**What needs to be done:** Nothing but the pictures may be left out. Restate the rest of the entries word for word.

**Data to use:**

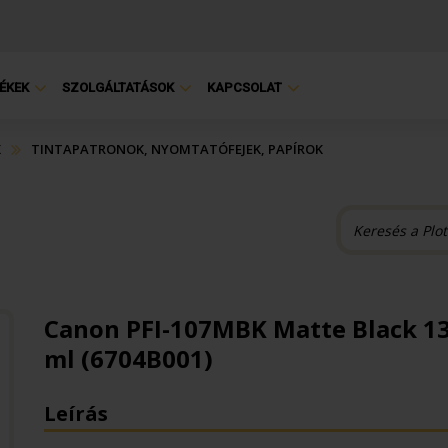
ÉKEK
SZOLGÁLTATÁSOK
KAPCSOLAT
K
TINTAPATRONOK, NYOMTATÓFEJEK, PAPÍROK
Canon PFI-107MBK Matte Black 1
ml (6704B001)
Leírás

**Task output:**
ÉKEK
SZOLGÁLTATÁSOK
KAPCSOLAT
K
TINTAPATRONOK, NYOMTATÓFEJEK, PAPÍROK
Canon PFI-107MBK Matte Black 1
ml (6704B001)
Leírás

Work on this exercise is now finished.